Segment Start: GIVEN RECORDS
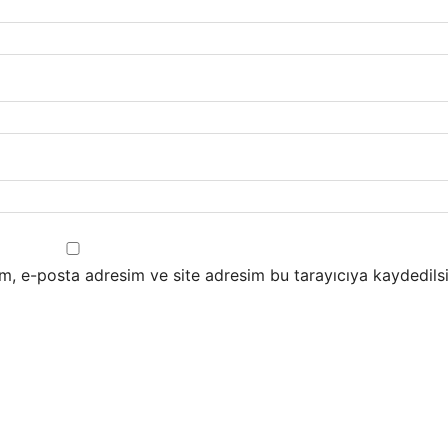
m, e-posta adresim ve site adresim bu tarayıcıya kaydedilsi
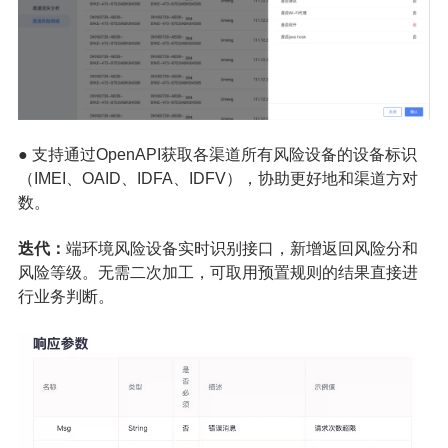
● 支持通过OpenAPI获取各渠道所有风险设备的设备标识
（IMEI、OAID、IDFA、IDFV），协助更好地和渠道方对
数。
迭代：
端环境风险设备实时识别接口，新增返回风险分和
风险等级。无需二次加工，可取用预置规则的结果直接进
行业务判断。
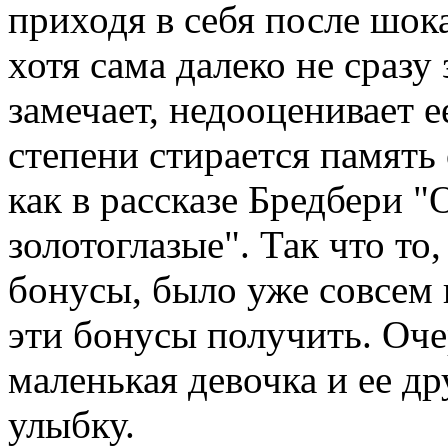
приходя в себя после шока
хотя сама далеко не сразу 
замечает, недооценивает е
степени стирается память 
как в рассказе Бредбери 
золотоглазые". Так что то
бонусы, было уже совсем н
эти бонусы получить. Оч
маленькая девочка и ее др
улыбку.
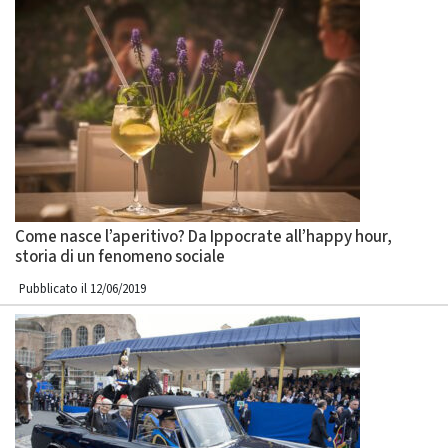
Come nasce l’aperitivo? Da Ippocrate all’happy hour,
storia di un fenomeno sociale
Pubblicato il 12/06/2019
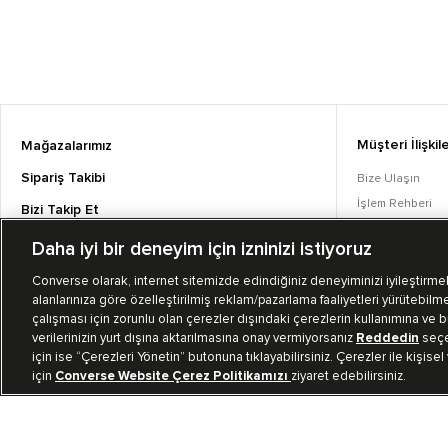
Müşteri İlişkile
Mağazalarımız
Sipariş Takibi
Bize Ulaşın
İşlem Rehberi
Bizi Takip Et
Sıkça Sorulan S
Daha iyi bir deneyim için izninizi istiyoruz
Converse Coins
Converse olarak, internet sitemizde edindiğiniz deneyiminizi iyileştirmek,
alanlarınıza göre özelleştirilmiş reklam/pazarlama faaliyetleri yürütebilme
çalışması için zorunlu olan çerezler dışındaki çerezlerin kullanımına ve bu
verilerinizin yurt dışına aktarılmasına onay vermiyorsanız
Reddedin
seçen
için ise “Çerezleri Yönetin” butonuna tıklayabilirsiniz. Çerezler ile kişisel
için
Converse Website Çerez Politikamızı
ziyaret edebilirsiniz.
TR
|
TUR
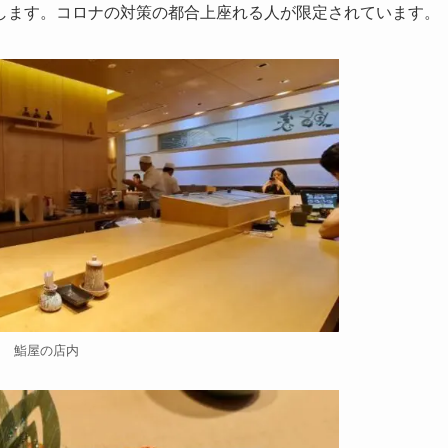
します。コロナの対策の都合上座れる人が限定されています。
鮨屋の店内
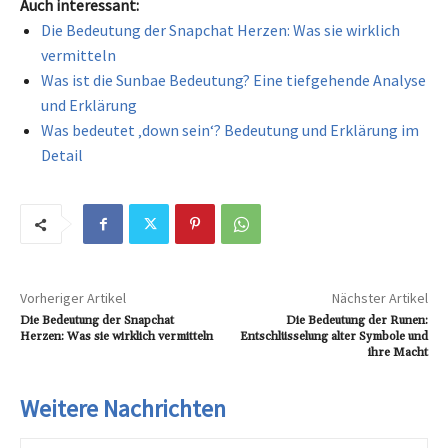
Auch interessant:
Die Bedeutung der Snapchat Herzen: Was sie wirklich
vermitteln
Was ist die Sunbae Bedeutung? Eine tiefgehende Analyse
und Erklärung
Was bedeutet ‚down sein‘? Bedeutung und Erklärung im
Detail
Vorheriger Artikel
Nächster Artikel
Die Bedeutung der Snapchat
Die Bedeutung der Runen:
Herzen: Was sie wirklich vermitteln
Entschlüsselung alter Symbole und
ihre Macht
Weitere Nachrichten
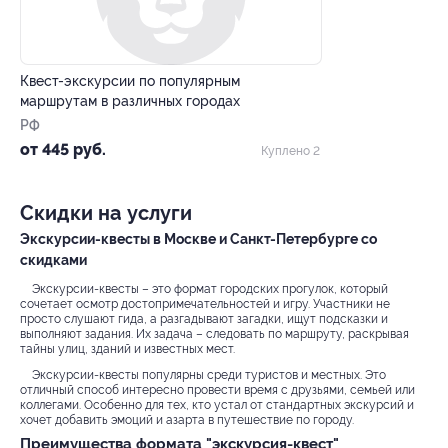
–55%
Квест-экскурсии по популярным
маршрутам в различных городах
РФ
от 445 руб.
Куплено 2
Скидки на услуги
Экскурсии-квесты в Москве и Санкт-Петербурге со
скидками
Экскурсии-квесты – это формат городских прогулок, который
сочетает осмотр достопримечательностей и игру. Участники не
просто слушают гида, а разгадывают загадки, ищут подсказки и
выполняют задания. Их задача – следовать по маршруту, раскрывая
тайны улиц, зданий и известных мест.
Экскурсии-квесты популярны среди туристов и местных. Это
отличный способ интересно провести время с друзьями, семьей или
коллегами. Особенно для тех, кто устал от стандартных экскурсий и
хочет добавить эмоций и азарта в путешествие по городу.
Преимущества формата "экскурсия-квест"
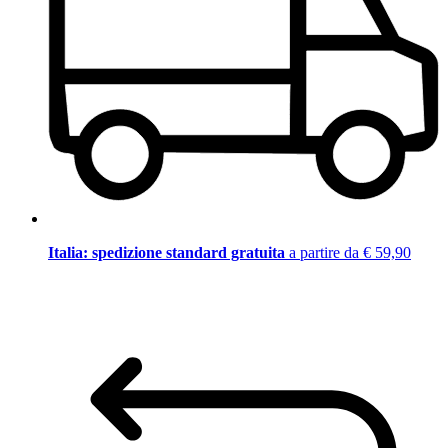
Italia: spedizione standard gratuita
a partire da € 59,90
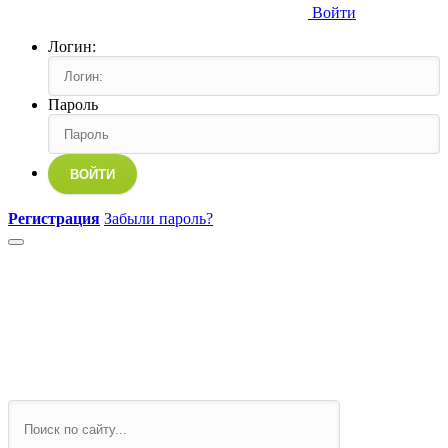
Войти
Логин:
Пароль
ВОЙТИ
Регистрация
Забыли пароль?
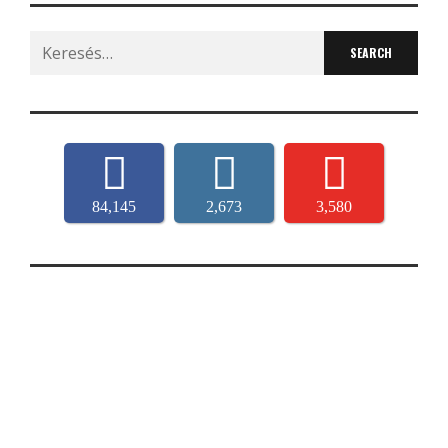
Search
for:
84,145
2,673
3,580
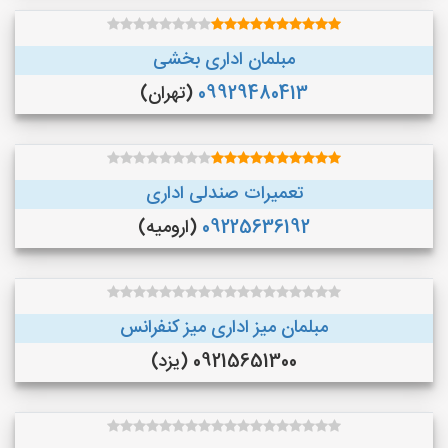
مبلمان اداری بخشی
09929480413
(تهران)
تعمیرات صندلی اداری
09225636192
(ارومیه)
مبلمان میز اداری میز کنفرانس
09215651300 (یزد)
Segment End: GIVEN RECORDS
Segment Start: GIVEN RECORDS
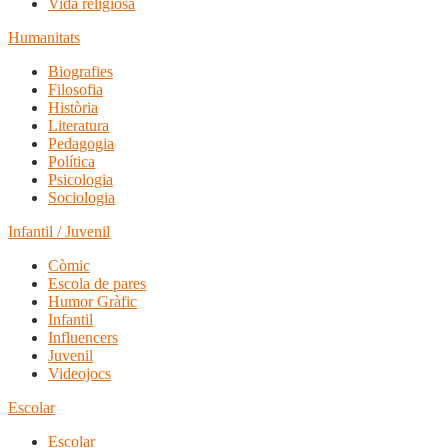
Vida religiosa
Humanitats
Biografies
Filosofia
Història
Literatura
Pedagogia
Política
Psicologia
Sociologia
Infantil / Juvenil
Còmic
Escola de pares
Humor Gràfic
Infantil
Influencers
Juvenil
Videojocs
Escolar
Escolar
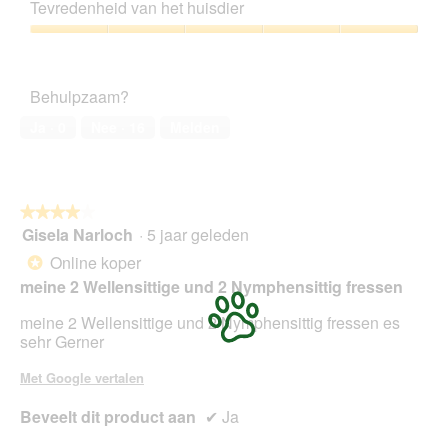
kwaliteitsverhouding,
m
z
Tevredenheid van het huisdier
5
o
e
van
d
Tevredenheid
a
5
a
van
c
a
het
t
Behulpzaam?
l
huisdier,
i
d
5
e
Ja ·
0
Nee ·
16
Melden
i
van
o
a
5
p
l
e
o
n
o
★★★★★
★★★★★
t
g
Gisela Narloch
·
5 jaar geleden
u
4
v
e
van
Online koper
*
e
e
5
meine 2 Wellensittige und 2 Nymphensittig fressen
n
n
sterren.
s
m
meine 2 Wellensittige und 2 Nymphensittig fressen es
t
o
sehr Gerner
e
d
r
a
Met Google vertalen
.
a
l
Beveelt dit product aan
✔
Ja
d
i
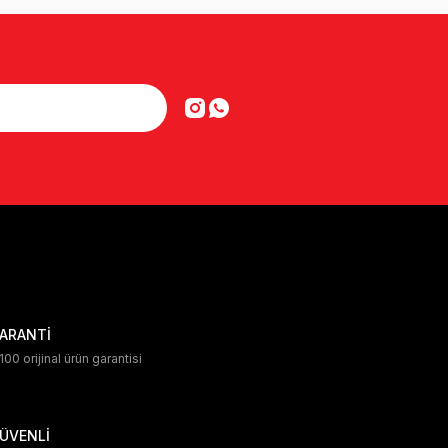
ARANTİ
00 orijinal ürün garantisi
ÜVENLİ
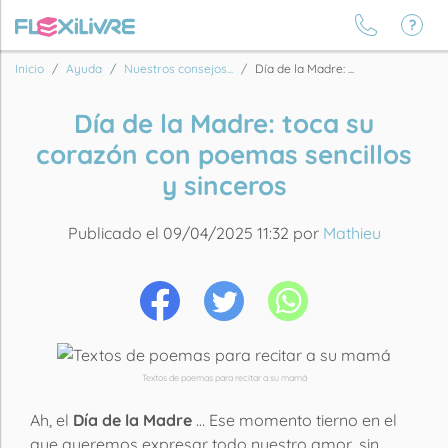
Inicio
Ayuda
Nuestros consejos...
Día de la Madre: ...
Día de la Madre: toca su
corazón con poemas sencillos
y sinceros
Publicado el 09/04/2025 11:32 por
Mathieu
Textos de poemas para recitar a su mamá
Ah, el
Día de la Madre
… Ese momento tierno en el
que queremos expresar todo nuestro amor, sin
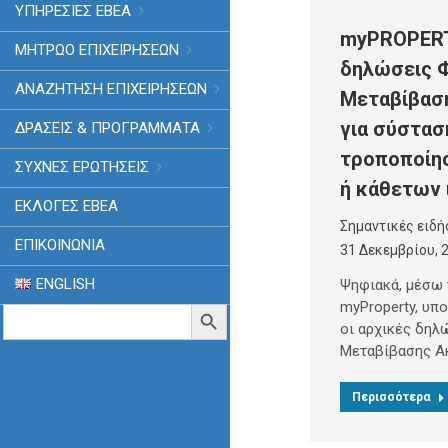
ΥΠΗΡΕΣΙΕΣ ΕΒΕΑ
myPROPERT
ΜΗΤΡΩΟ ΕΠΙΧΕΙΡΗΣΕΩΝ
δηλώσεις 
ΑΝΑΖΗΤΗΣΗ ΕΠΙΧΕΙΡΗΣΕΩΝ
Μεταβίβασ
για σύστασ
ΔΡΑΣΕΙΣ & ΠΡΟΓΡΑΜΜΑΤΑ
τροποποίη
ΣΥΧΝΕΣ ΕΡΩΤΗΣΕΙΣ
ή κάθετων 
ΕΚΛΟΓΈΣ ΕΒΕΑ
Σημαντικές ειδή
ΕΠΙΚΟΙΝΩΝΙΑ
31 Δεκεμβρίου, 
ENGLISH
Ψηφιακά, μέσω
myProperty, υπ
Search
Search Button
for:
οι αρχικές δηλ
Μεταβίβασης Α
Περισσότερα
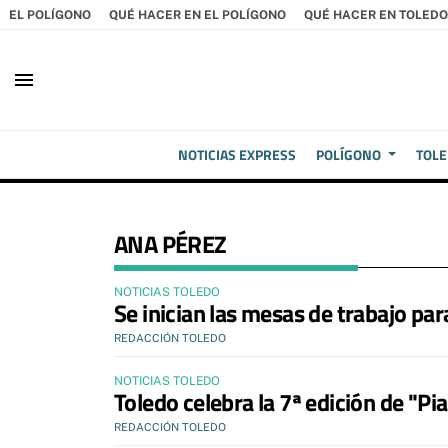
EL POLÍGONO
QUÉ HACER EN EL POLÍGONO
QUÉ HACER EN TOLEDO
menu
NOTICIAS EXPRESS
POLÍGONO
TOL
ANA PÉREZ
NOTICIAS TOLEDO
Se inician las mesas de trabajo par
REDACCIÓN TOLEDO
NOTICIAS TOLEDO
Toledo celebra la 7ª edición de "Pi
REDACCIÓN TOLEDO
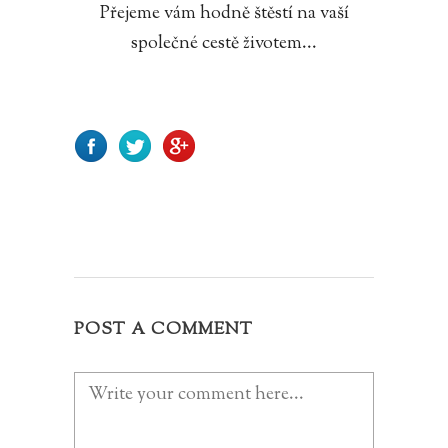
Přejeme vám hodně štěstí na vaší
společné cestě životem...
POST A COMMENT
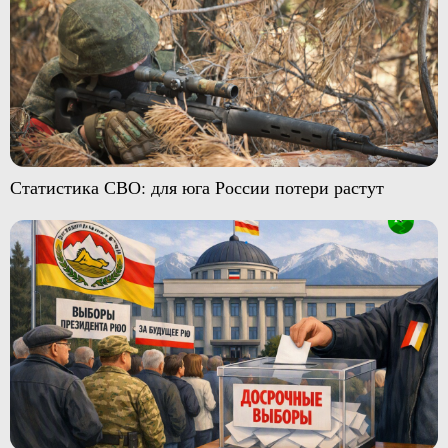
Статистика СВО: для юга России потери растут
Segment End: GIVEN RECORDS
Check each line of the entries for "meine" and copy those that have it.

meine 2 Wellensittige und 2 Nymphensittig fressen
meine 2 Wellensittige und 2 Nymphensittig fressen es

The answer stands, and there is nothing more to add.